I am unable to do the memory dump because at the point it stops the keyboard has become inactive. Normally when the “num lock”, “caps lock”, or “scroll lock” buttons are pressed their corresponding lights on the keyboard will light up. At the stage where the shut down stops nothing will light up. The keyboard is dead at that point.
It is able to get to the windows screen that has the windows logo and the line, “It is now safe to shut off your computer.”. So the SHUTDOWN process works fine it will just not initiate the POWER DOWN process of powering down the hardware. It is behaving as if a shutdown has been initiated on hardware that does not support a power down through software. I am able to power down everything using the windows shut down option and other programs have been able to do it as well, just not avast.

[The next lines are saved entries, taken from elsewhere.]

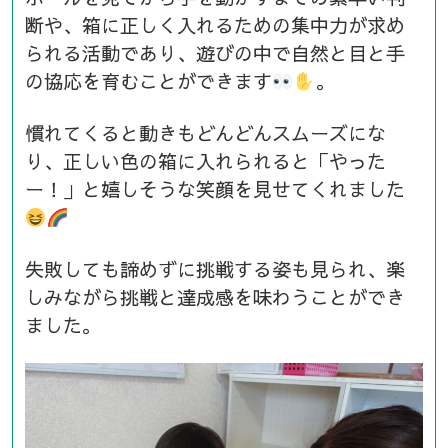
断や、箱に正しく入れるための集中力が求め
られる活動であり、遊びの中で自然と目と手
の協応を育むことができます
。
慣れてくると動きもどんどんスムーズにな
り、正しい色の箱に入れられると「やった
ー！」と嬉しそうな笑顔を見せてくれました
失敗しても諦めずに挑戦する姿も見られ、楽
しみながら挑戦と達成感を味わうことができ
ました。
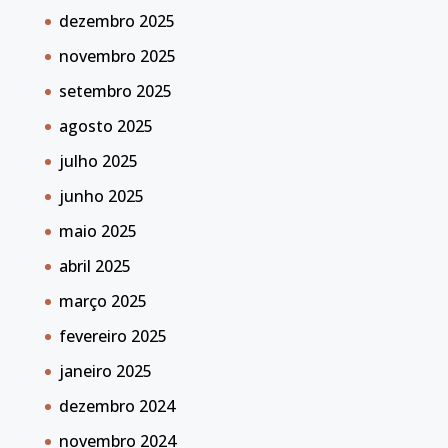
dezembro 2025
novembro 2025
setembro 2025
agosto 2025
julho 2025
junho 2025
maio 2025
abril 2025
março 2025
fevereiro 2025
janeiro 2025
dezembro 2024
novembro 2024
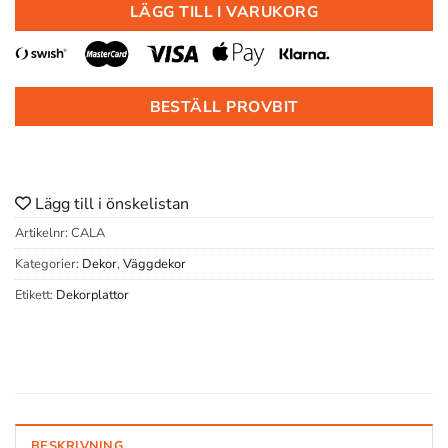
LÄGG TILL I VARUKORG
BESTÄLL PROVBIT
Lägg till i önskelistan
Artikelnr:
CALA
Kategorier:
Dekor
,
Väggdekor
Etikett:
Dekorplattor
BESKRIVNING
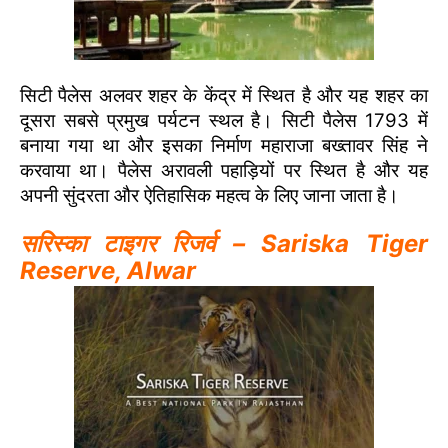
सिटी पैलेस अलवर शहर के केंद्र में स्थित है और यह शहर का
दूसरा सबसे प्रमुख पर्यटन स्थल है। सिटी पैलेस 1793 में
बनाया गया था और इसका निर्माण महाराजा बख्तावर सिंह ने
करवाया था। पैलेस अरावली पहाड़ियों पर स्थित है और यह
अपनी सुंदरता और ऐतिहासिक महत्व के लिए जाना जाता है।
सरिस्का टाइगर रिजर्व – Sariska Tiger
Reserve, Alwar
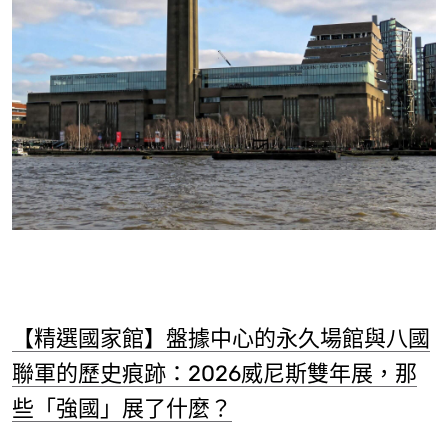
【精選國家館】盤據中心的永久場館與八國
聯軍的歷史痕跡：2026威尼斯雙年展，那
些「強國」展了什麼？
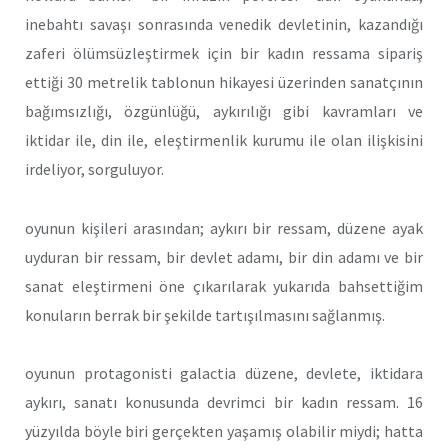
inebahtı savaşı sonrasında venedik devletinin, kazandığı
zaferi ölümsüzleştirmek için bir kadın ressama sipariş
ettiği 30 metrelik tablonun hikayesi üzerinden sanatçının
bağımsızlığı, özgünlüğü, aykırılığı gibi kavramları ve
iktidar ile, din ile, eleştirmenlik kurumu ile olan ilişkisini
irdeliyor, sorguluyor.
oyunun kişileri arasından; aykırı bir ressam, düzene ayak
uyduran bir ressam, bir devlet adamı, bir din adamı ve bir
sanat eleştirmeni öne çıkarılarak yukarıda bahsettiğim
konuların berrak bir şekilde tartışılmasını sağlanmış.
oyunun protagonisti galactia düzene, devlete, iktidara
aykırı, sanatı konusunda devrimci bir kadın ressam. 16
yüzyılda böyle biri gerçekten yaşamış olabilir miydi; hatta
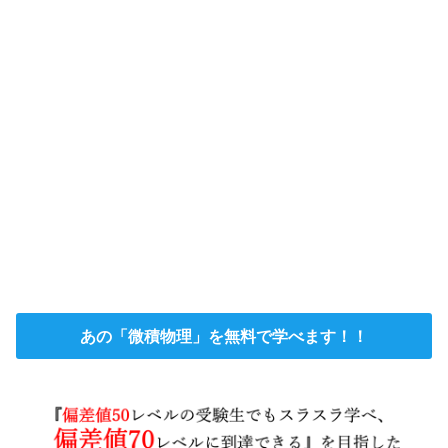
あの「微積物理」を無料で学べます！！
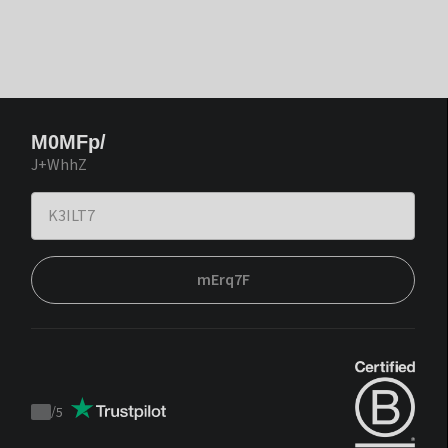
M0MFp/
J+WhhZ
mErq7F
/
5
Trustpilot
score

I have updated to the most recent avast version and this will happen weather the screen saver has shut off the monitor or has not.
Additionally, may I suggest temporarily canceling any power saving function? Just for you to test, and only after you ran the adequate Uninstall tool of your previous AV software, set your system to no power saving at all and cancel any screen saver (“no screen saver”) and also NO HDD and display shutdowns/power downs/power savers/power offs.
Use full power and if you are using a laptop/notebook or similar, connect the power AC cable (not just the battery.
You may go beyond that and temporarily cancel the APM in your BIOS too.
Under these circumstances, schedule the quick scan and shutdown. Are you successful? Is the system completely shutting down?
Of course, I am suggesting this method only as a test.